How Algebraic Bethe Ansatz works for integrable model
L. D. Faddeev
TL;DR
The paper presents a comprehensive, constructive treatment of the Algebraic Bethe Ansatz for integrable lattice models, beginning with the spin-1/2 XXX chain as a concrete exemplar and systematically extending to higher spin and the XXZ model. Through the Lax formalism, R-matrix, and RTT/FCR framework, it derives Bethe Ansatz equations, analyzes the thermodynamic limit, and interprets excitations as quasiparticles with explicit dispersion and S-matrix data. It further demonstrates how continuum field theories like the nonlinear Schrödinger model and the S^2 sigma-model emerge from spin chains in suitable limits, and extends the formalism to inhomogeneous chains and discrete spacetime formulations with applications to Sine–Gordon dynamics.
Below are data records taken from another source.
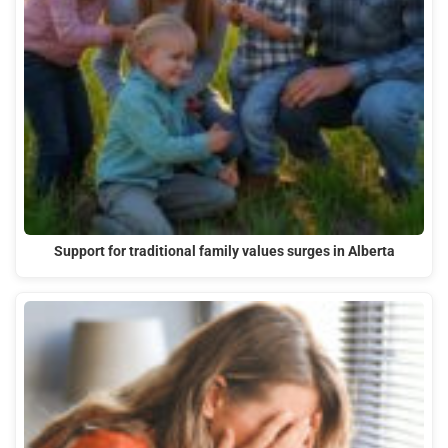
Support for traditional family values surges in Alberta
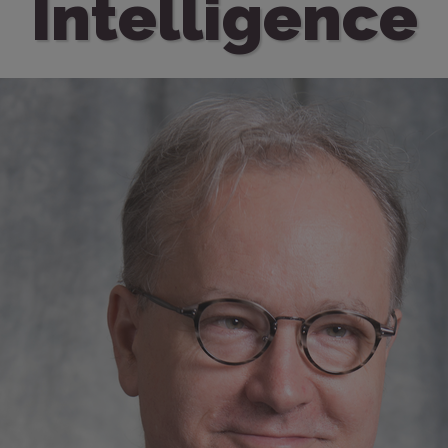
Intelligence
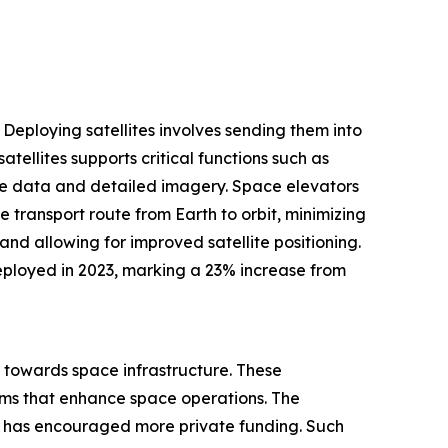
 Deploying satellites involves sending them into
tellites supports critical functions such as
ime data and detailed imagery. Space elevators
 transport route from Earth to orbit, minimizing
nd allowing for improved satellite positioning.
eployed in 2023, marking a 23% increase from
d towards space infrastructure. These
ems that enhance space operations. The
, has encouraged more private funding. Such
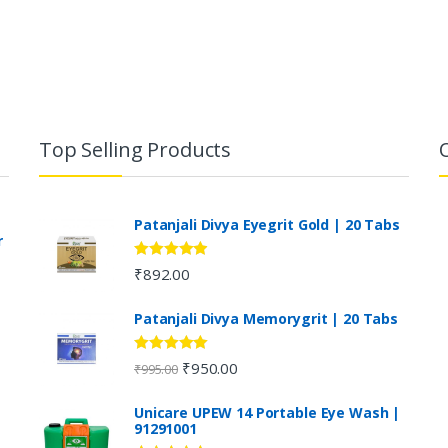
Top Selling Products
Patanjali Divya Eyegrit Gold | 20 Tabs
r
Rated
4.73
₹
892.00
out of 5
Patanjali Divya Memorygrit | 20 Tabs
Rated
4.80
₹
950.00
₹
995.00
out of 5
Unicare UPEW 14 Portable Eye Wash |
91291001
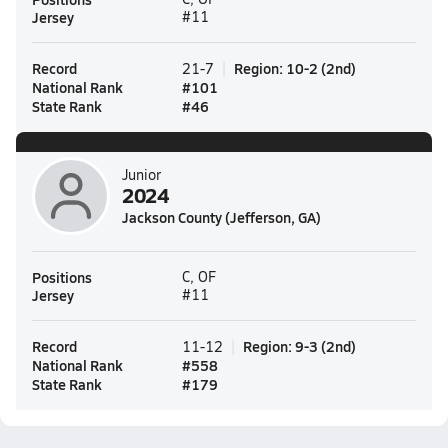
Jersey
#11
Record
Region
:
10-2
(
2nd
)
21-7
National Rank
#
101
State Rank
#
46
Junior
2024
Jackson County (Jefferson, GA)
Positions
C, OF
Jersey
#11
Record
Region
:
9-3
(
2nd
)
11-12
National Rank
#
558
State Rank
#
179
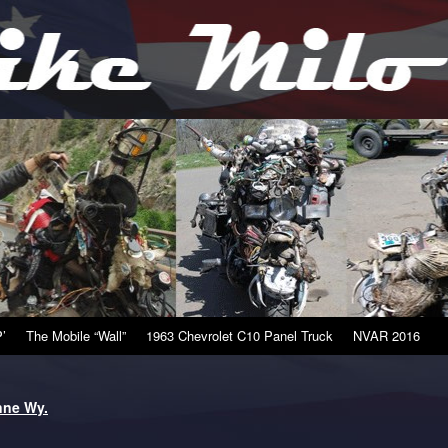
’
The Mobile “Wall”
1963 Chevrolet C10 Panel Truck
NVAR 2016
nne Wy.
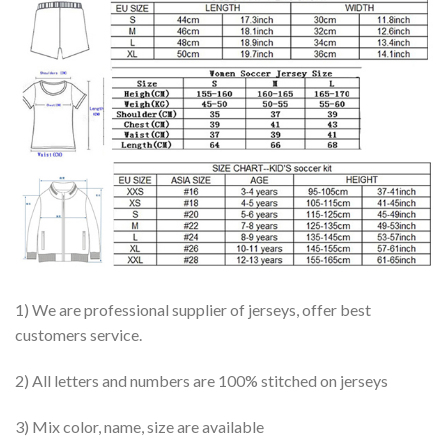
1) We are professional supplier of jerseys, offer best
customers service.
2) All letters and numbers are 100% stitched on jerseys
3) Mix color, name, size are available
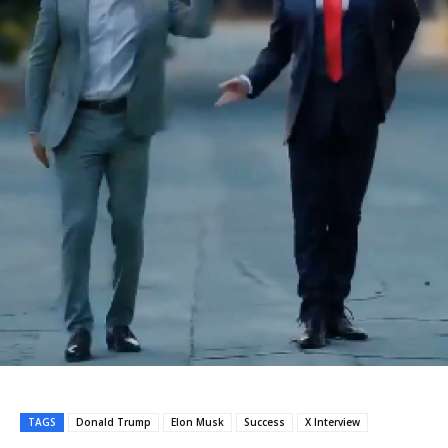
TAGS
Donald Trump
Elon Musk
Success
X Interview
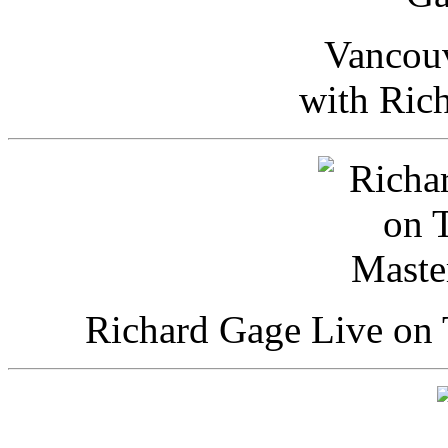
Vancou
with Ric
Richard Gage Live on 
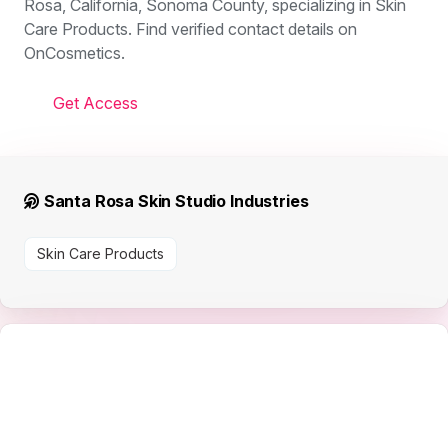
Rosa, California, Sonoma County, specializing in Skin
Care Products. Find verified contact details on
OnCosmetics.
Get Access
Santa Rosa Skin Studio Industries
Skin Care Products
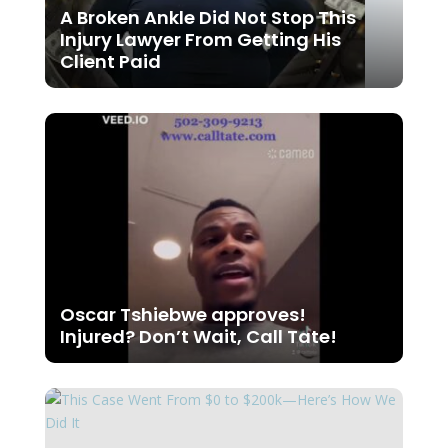
A Broken Ankle Did Not Stop This
Injury Lawyer From Getting His
Client Paid
Oscar Tshiebwe approves!
Injured? Don’t Wait, Call Tate!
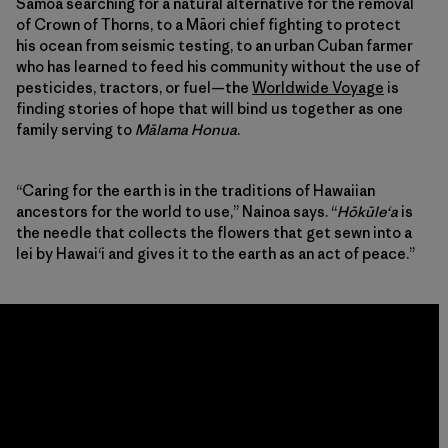
Samoa searching for a natural alternative for the removal
of Crown of Thorns, to a Māori chief fighting to protect
his ocean from seismic testing, to an urban Cuban farmer
who has learned to feed his community without the use of
pesticides, tractors, or fuel—the
Worldwide Voyage
is
finding stories of hope that will bind us together as one
family serving to
Mālama Honua
.
“Caring for the earth is in the traditions of Hawaiian
ancestors for the world to use,” Nainoa says. “
Hōkūleʻa
is
the needle that collects the flowers that get sewn into a
lei by Hawaiʻi and gives it to the earth as an act of peace.”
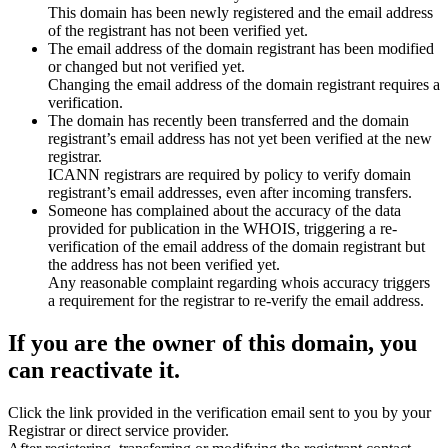
This domain has been newly registered and the email address
of the registrant has not been verified yet.
The email address of the domain registrant has been modified
or changed but not verified yet.
Changing the email address of the domain registrant requires a
verification.
The domain has recently been transferred and the domain
registrant’s email address has not yet been verified at the new
registrar.
ICANN registrars are required by policy to verify domain
registrant’s email addresses, even after incoming transfers.
Someone has complained about the accuracy of the data
provided for publication in the WHOIS, triggering a re-
verification of the email address of the domain registrant but
the address has not been verified yet.
Any reasonable complaint regarding whois accuracy triggers
a requirement for the registrar to re-verify the email address.
If you are the owner of this domain, you
can reactivate it.
Click the link provided in the verification email sent to you by your
Registrar or direct service provider.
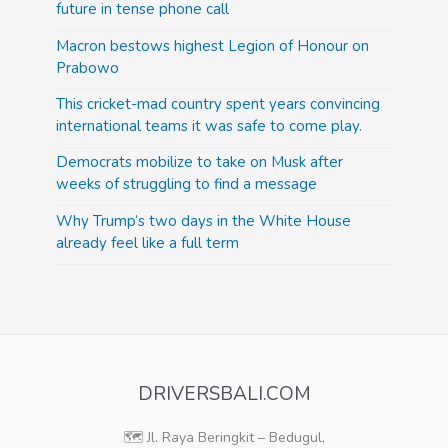
future in tense phone call
Macron bestows highest Legion of Honour on
Prabowo
This cricket-mad country spent years convincing
international teams it was safe to come play.
Democrats mobilize to take on Musk after
weeks of struggling to find a message
Why Trump’s two days in the White House
already feel like a full term
DRIVERSBALI.COM
🗺️ Jl. Raya Beringkit – Bedugul,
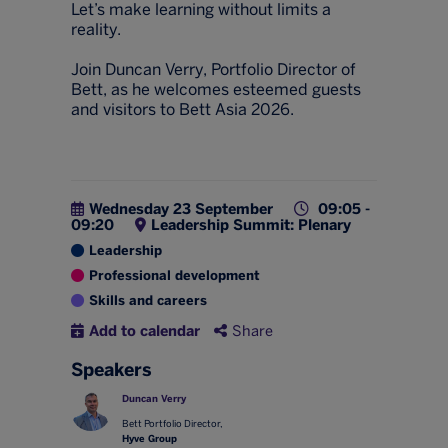
Let’s make learning without limits a
reality.
Join Duncan Verry, Portfolio Director of
Bett, as he welcomes esteemed guests
and visitors to Bett Asia 2026.
Wednesday 23 September
09:05 -
09:20
Leadership Summit: Plenary
Leadership
Professional development
Skills and careers
Add to calendar
Share
Speakers
Duncan Verry
Bett Portfolio Director,
Hyve Group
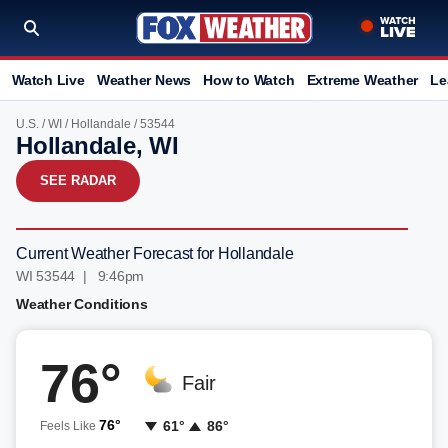
Watch Live
Weather News
How to Watch
Extreme Weather
Le
U.S.
/
WI
/
Hollandale
/ 53544
Hollandale, WI
SEE RADAR
Current Weather Forecast for Hollandale
WI 53544 | 9:46pm
Weather Conditions
76°
Fair
76°
61°
86°
Feels Like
The work highlights the universality of ABA, the interplay with quantum groups, and outlines future directions in higher-rank generalizations, integrable field theories, and rigorous mathematical foundations.
Abstract
I study the technique of Algebraic Bethe Ansatz for solving integrable models and show how it works in detail on the simplest example of spin 1/2 XXX magnetic chain. Several other models are treated more superficially, only the specific details are given. Several parameters, appearing in these generalizations: spin $s$, anisotropy parameter $\ga$, shift $\om$ in the alternating chain, allow to include in our treatment most known examples of soliton theory, including relativistic model of Quantum Field Theory.